Exercise :: After reading the data below, copy out every line that contains the word "armas".

Saved entries
━━━━━━━━━━

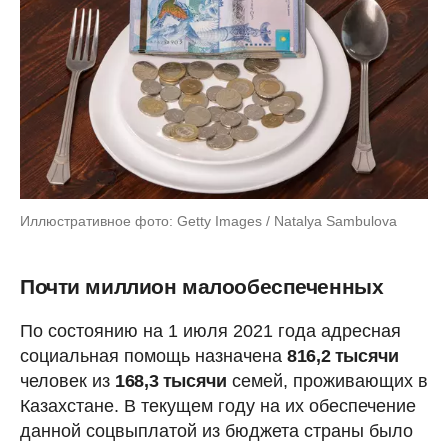
Иллюстративное фото: Getty Images / Natalya Sambulova
Почти миллион малообеспеченных
По состоянию на 1 июля 2021 года адресная
социальная помощь назначена
816,2 тысячи
человек из
168,3 тысячи
семей, проживающих в
Казахстане. В текущем году на их обеспечение
данной соцвыплатой из бюджета страны было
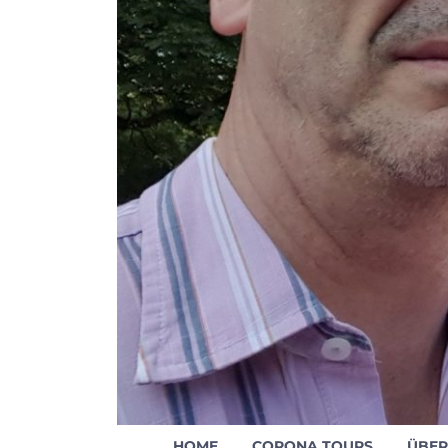
HOME
CORONA TOURS
ÜBER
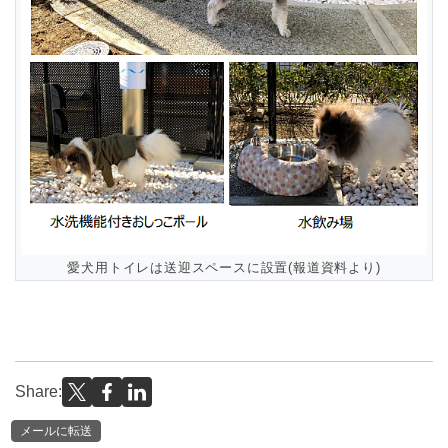
愛犬用トイレは送迎スペースに設置(報道資料より)
Share:
メールに転送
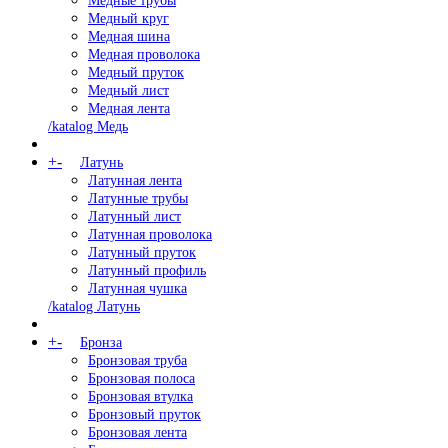
Медные трубы
Медный круг
Медная шина
Медная проволока
Медный пруток
Медный лист
Медная лента
/katalog Медь
+
-
Латунь
Латунная лента
Латунные трубы
Латунный лист
Латунная проволока
Латунный пруток
Латунный профиль
Латунная чушка
/katalog Латунь
+
-
Бронза
Бронзовая труба
Бронзовая полоса
Бронзовая втулка
Бронзовый пруток
Бронзовая лента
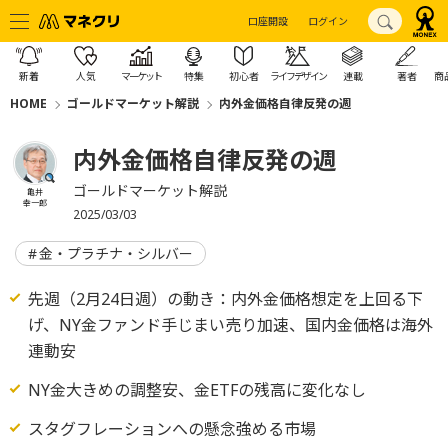
口座開設
ログイン
新着
人気
マーケット
特集
初心者
ライフデザイン
連載
著者
商
HOME
ゴールドマーケット解説
内外金価格自律反発の週
内外金価格自律反発の週
ゴールドマーケット解説
亀井
幸一郎
2025/03/03
金・プラチナ・シルバー
先週（2月24日週）の動き：内外金価格想定を上回る下
げ、NY金ファンド手じまい売り加速、国内金価格は海外
連動安
NY金大きめの調整安、金ETFの残高に変化なし
スタグフレーションへの懸念強める市場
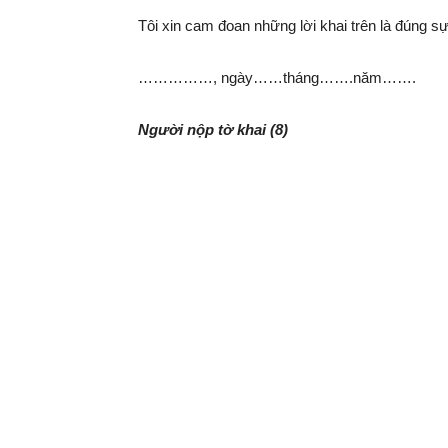
Tôi xin cam đoan những lời khai trên là đúng sự 
……………, ngày……tháng…….năm…….
Người nộp tờ khai (8)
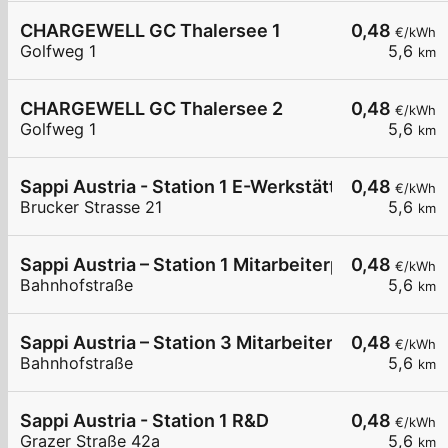
CHARGEWELL GC Thalersee 1
0,48
€/kWh
Golfweg 1
5,6
km
CHARGEWELL GC Thalersee 2
0,48
€/kWh
Golfweg 1
5,6
km
Sappi Austria - Station 1 E-Werkstätte
0,48
€/kWh
Brucker Strasse 21
5,6
km
Sappi Austria – Station 1 Mitarbeiterparkplatz
0,48
€/kWh
Bahnhofstraße
5,6
km
Sappi Austria – Station 3 Mitarbeiterparkplatz
0,48
€/kWh
Bahnhofstraße
5,6
km
Sappi Austria - Station 1 R&D
0,48
€/kWh
Grazer Straße 42a
5,6
km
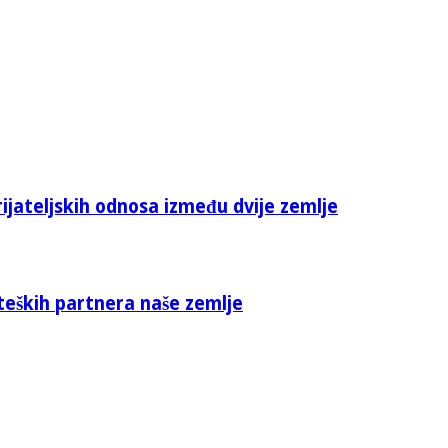
rijateljskih odnosa između dvije zemlje
teških partnera naše zemlje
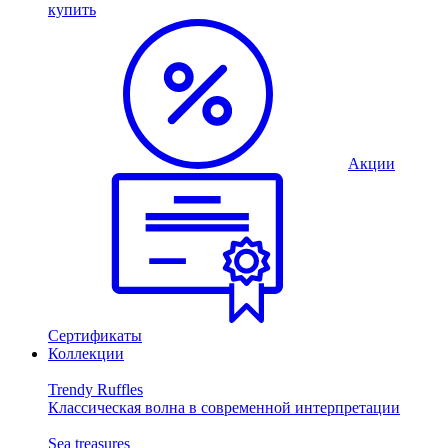
купить
Акции
Сертификаты
Коллекции
Trendy Ruffles
Классическая волна в современной интерпретации
Sea treasures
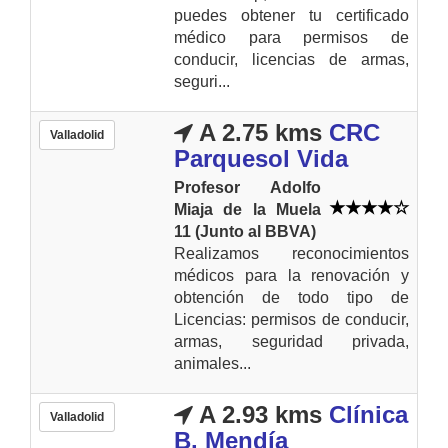
puedes obtener tu certificado
médico para permisos de
conducir, licencias de armas,
seguri...
A 2.75 kms
CRC
Valladolid
Parquesol Vida
Profesor Adolfo
Miaja de la Muela
11 (Junto al BBVA)
Realizamos reconocimientos
médicos para la renovación y
obtención de todo tipo de
Licencias: permisos de conducir,
armas, seguridad privada,
animales...
A 2.93 kms
Clínica
Valladolid
B. Mendía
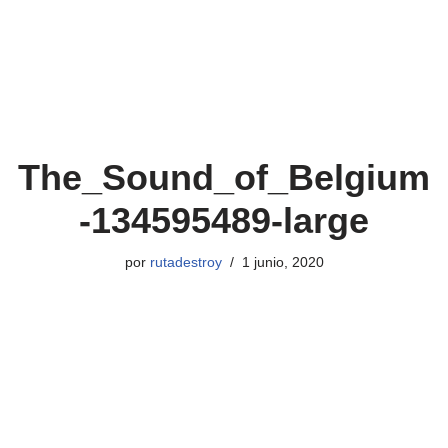
The_Sound_of_Belgium
-134595489-large
por
rutadestroy
1 junio, 2020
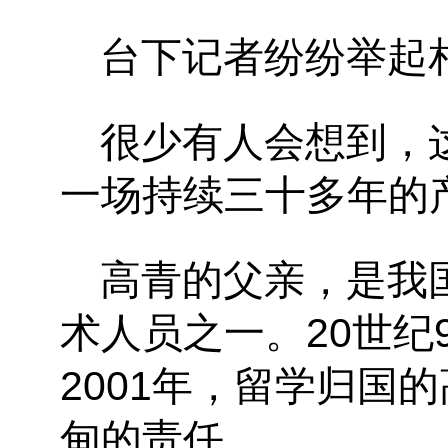
台下记者纷纷举起
很少有人会想到，
一场持续三十多年的
高青的父亲，是我
术人员之一。20世纪
2001
年，留学归国的
甸的责任。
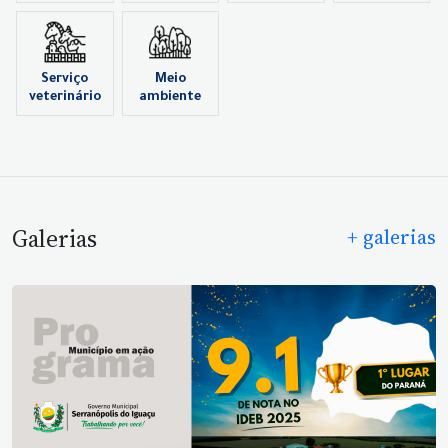
Serviço
Meio
veterinário
ambiente
Galerias
+ galerias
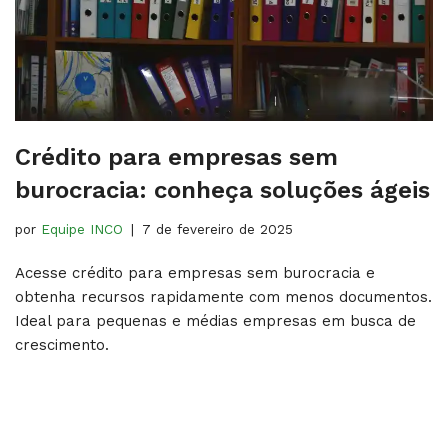
Crédito para empresas sem
burocracia: conheça soluções ágeis
por
Equipe INCO
7 de fevereiro de 2025
Acesse crédito para empresas sem burocracia e
obtenha recursos rapidamente com menos documentos.
Ideal para pequenas e médias empresas em busca de
crescimento.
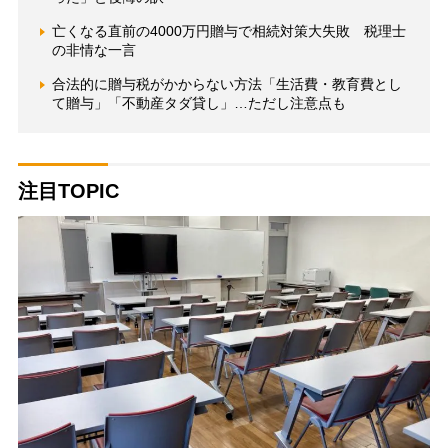
亡くなる直前の4000万円贈与で相続対策大失敗 税理士
の非情な一言
合法的に贈与税がかからない方法「生活費・教育費とし
て贈与」「不動産タダ貸し」…ただし注意点も
注目TOPIC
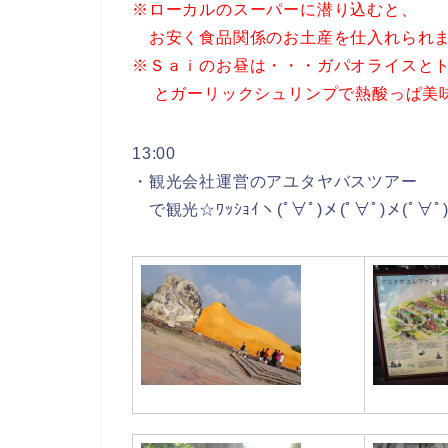
※ローカルのスーパーに潜り込むと、
お安く食品関係のお土産を仕入れられ
※Ｓａｉのお昼は・・・ガパオライスと
とガーリックシュリンプで熱酸っぱ美味でした(
13:00
・観光会社運営のアユタヤバスツアー
で観光☆ﾜｯｼｮｲヽ(ﾟ∀ﾟ)メ(ﾟ∀ﾟ)メ(ﾟ∀ﾟ)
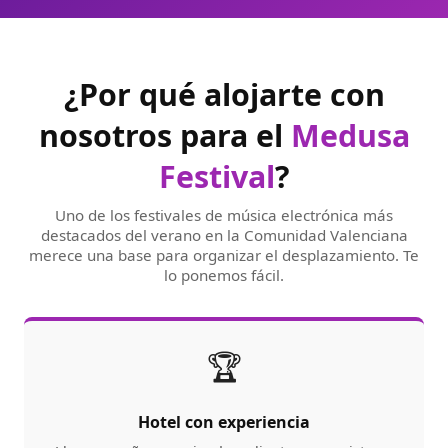
¿Por qué alojarte con
nosotros para el
Medusa
Festival
?
Uno de los festivales de música electrónica más
destacados del verano en la Comunidad Valenciana
merece una base para organizar el desplazamiento. Te
lo ponemos fácil.
🏆
Hotel con experiencia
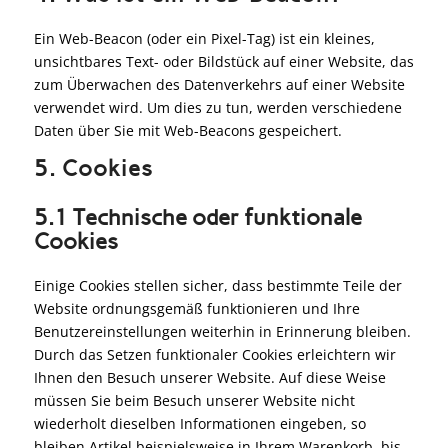
Ein Web-Beacon (oder ein Pixel-Tag) ist ein kleines,
unsichtbares Text- oder Bildstück auf einer Website, das
zum Überwachen des Datenverkehrs auf einer Website
verwendet wird. Um dies zu tun, werden verschiedene
Daten über Sie mit Web-Beacons gespeichert.
5. Cookies
5.1 Technische oder funktionale
Cookies
Einige Cookies stellen sicher, dass bestimmte Teile der
Website ordnungsgemäß funktionieren und Ihre
Benutzereinstellungen weiterhin in Erinnerung bleiben.
Durch das Setzen funktionaler Cookies erleichtern wir
Ihnen den Besuch unserer Website. Auf diese Weise
müssen Sie beim Besuch unserer Website nicht
wiederholt dieselben Informationen eingeben, so
bleiben Artikel beispielsweise in Ihrem Warenkorb, bis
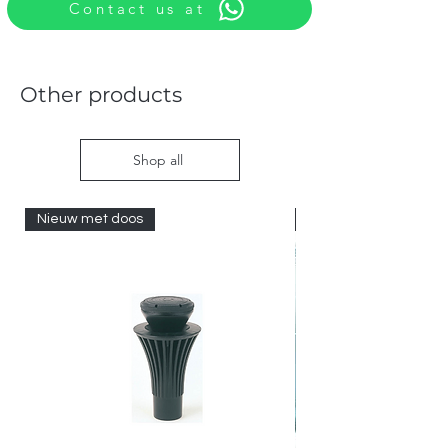
Contact us at
Other products
Shop all
Nieuw met doos
Nieuw met doos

━━━━━━━━━━

Answer to this task ::
conducir, licencias de armas,
armas, seguridad privada,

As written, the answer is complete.